HOME > 中国酒大全 > 中国の名酒 > 白酒 > 武陵酒

武陵酒



武陵酒, 80.jpg

武陵酒は、湖南省常徳市産の白酒で、酒精度は52~54度。茅台酒の風格に近い大曲を用いた醤香タイプの白酒である。

武陵は三国時代に蜀の猛将、張飛が攻略したところで、現在の地名は常徳。洞庭湖の西に位置している。この酒は常徳市で造られているが、酒には古称の武陵をつけている。
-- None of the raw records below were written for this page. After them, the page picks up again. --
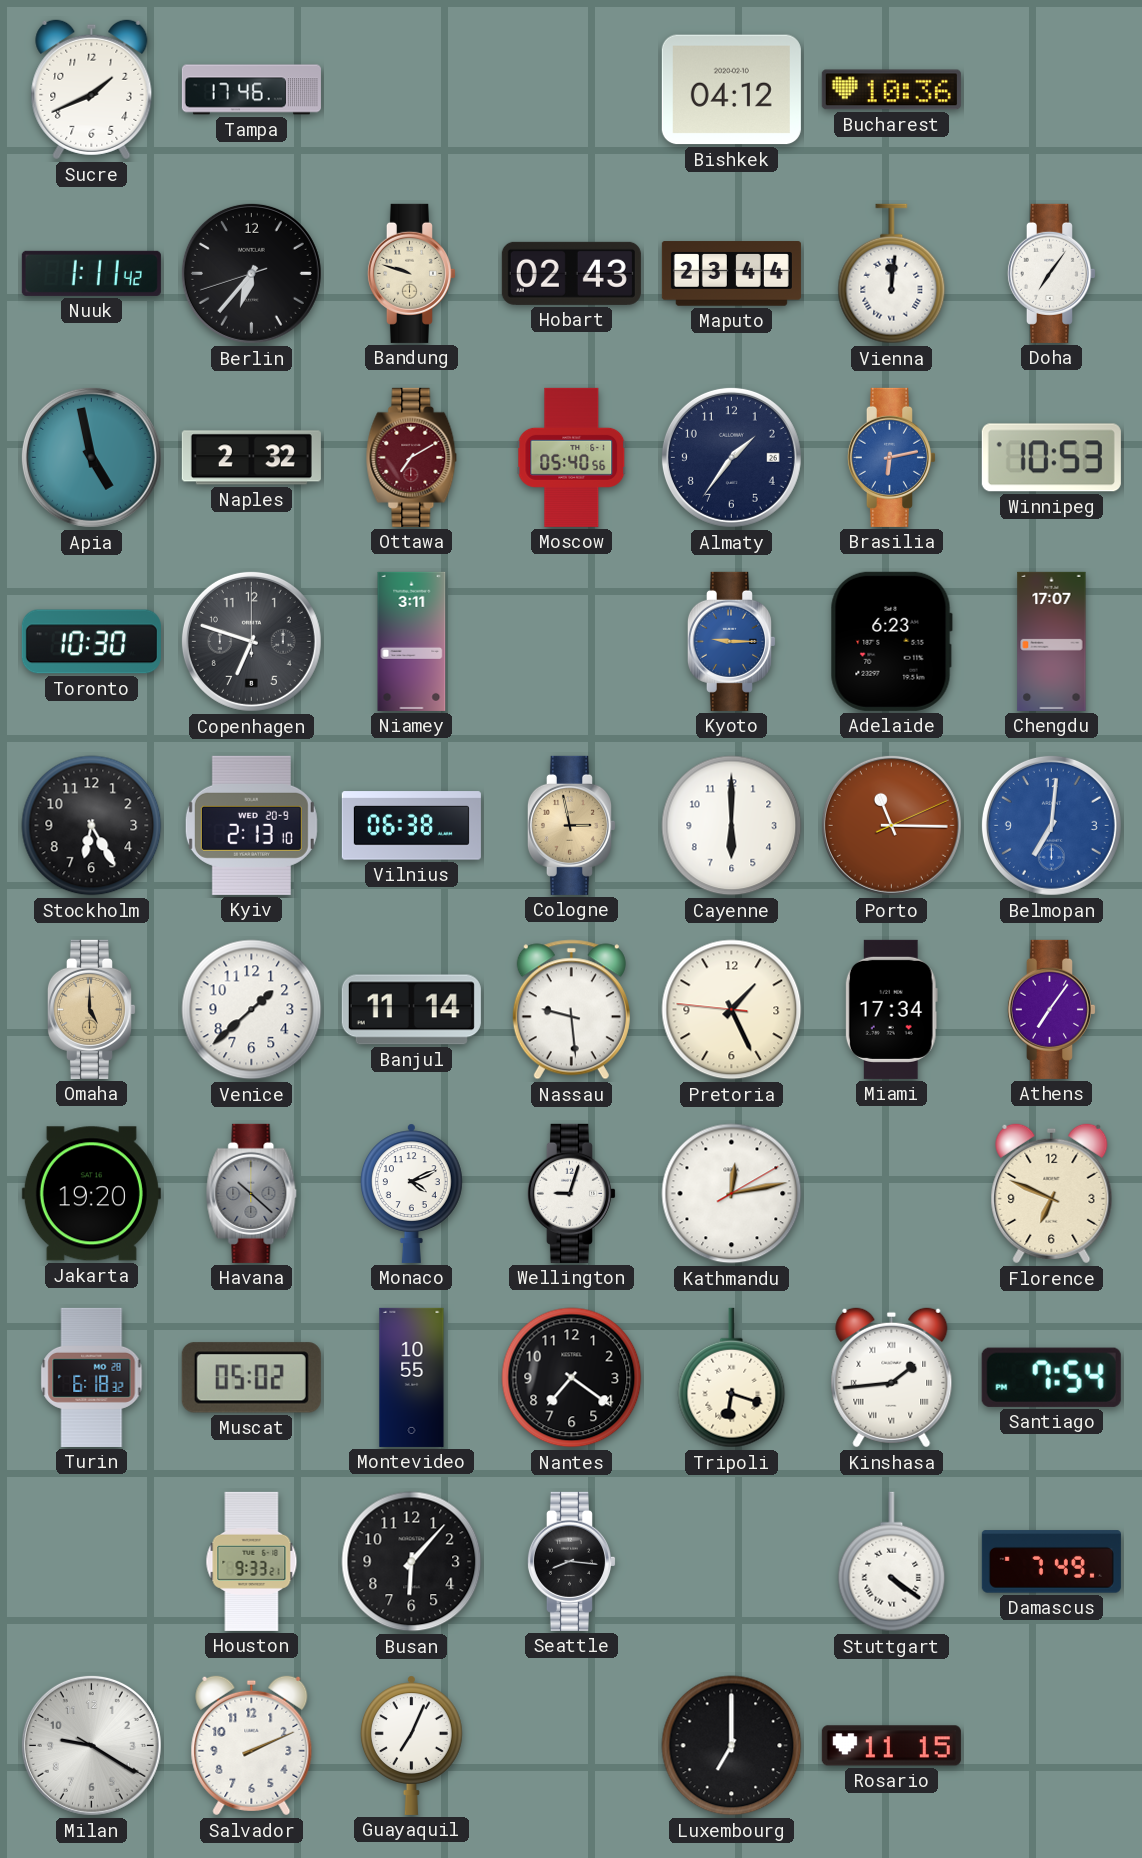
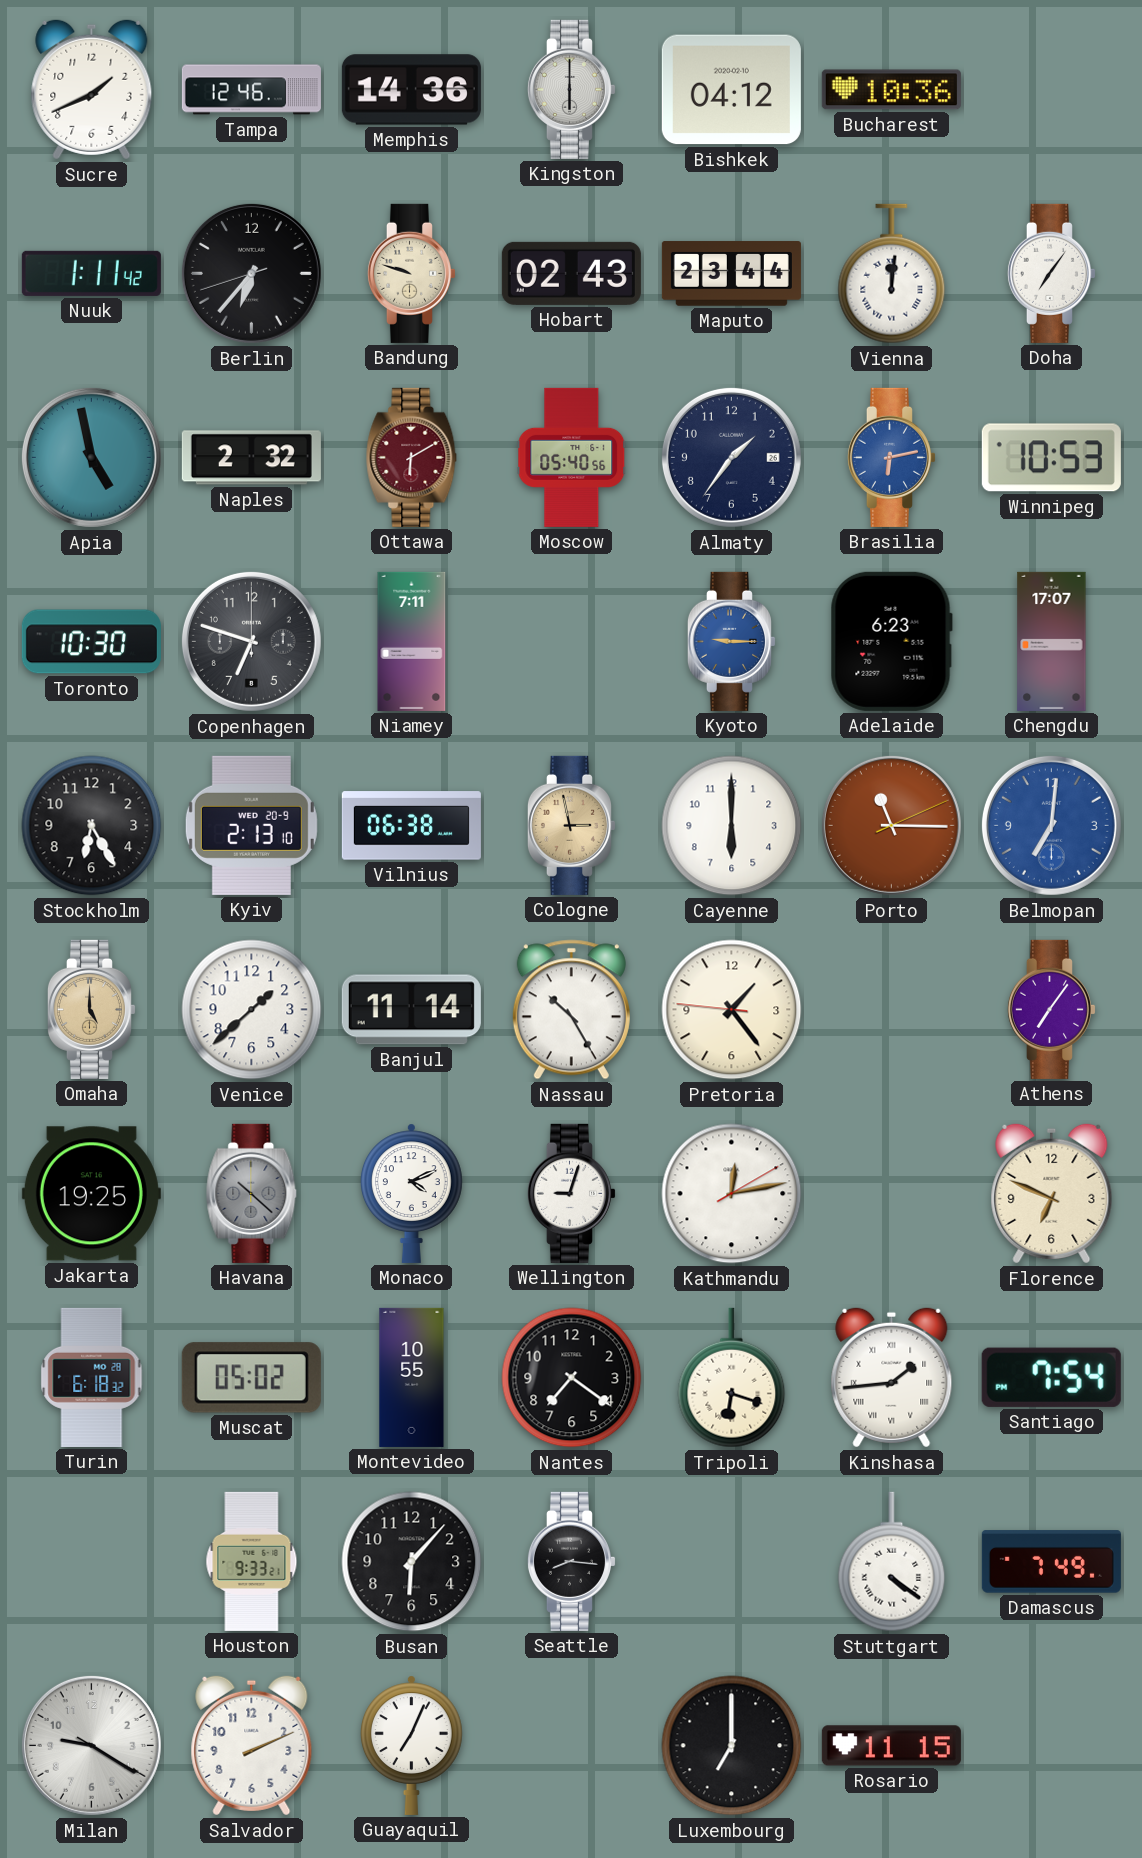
Tampa: 17:46 -> 12:46
Memphis: none -> 14:36
Kingston: none -> 6:00
Ottawa: 7:10 -> 6:10
Niamey: 3:11 -> 7:11
Nassau: 9:29 -> 10:25
Pretoria: 1:25 -> 1:23
Miami: 17:34 -> none
Jakarta: 19:20 -> 19:25
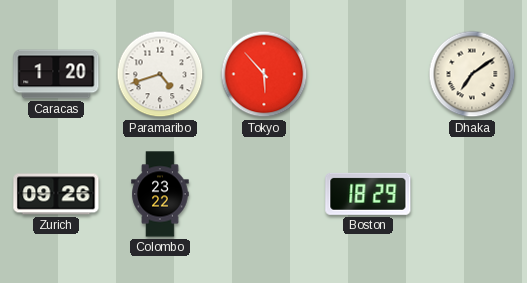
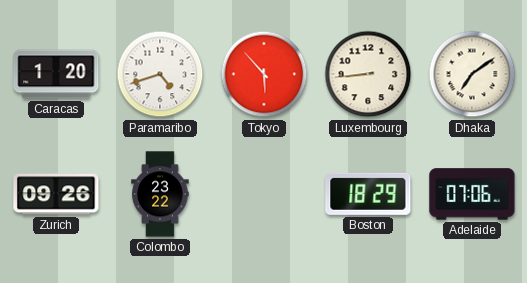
Luxembourg: none -> 8:44
Adelaide: none -> 07:06
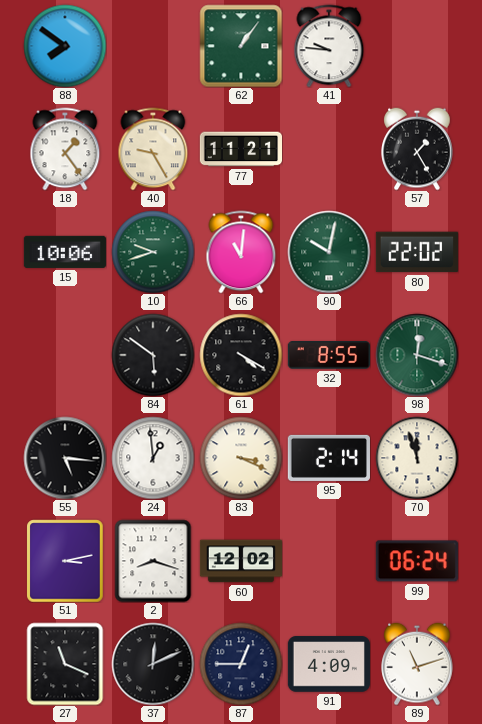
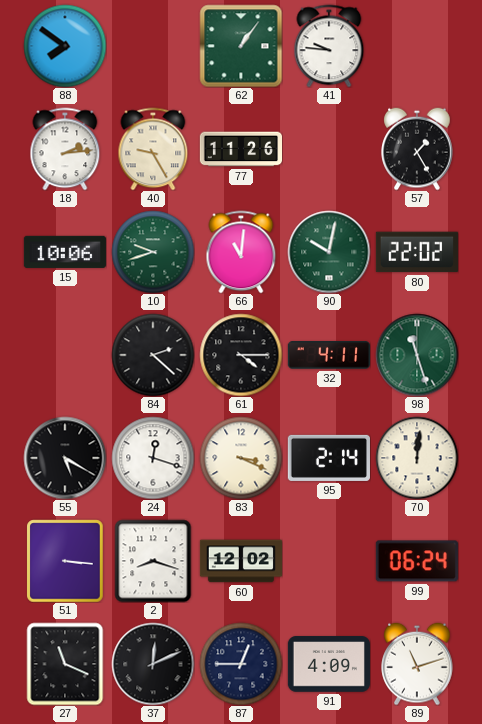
18: 1:24 -> 2:14
77: 11:21 -> 11:26
84: 5:51 -> 2:22
61: 4:20 -> 4:15
32: 8:55 -> 4:11
98: 12:18 -> 11:27
55: 5:16 -> 5:20
24: 12:59 -> 12:18
70: 11:57 -> 12:01
51: 3:13 -> 3:16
武陵の酒は古くから名酒といわれているが、文献によると、五代のころ(907~960)には崔家の酒がもっとも有名だった。当時、張逸人という道士がその酒を、

武陵の城里 崔氏の酒
地上に求めてもなく 天上にあり

と詠み、さらに諸国修業の道士が一斗も飲むと、白雲の洞穴で眠り込んでしまうほどの名酒であるとうたったため、酒を買う人が押しかけ、名声は遠くまで伝わった。
しかし、今となっては崔家の酒の風味は誰にもわからない。現在の武陵酒は新しく造られたものである。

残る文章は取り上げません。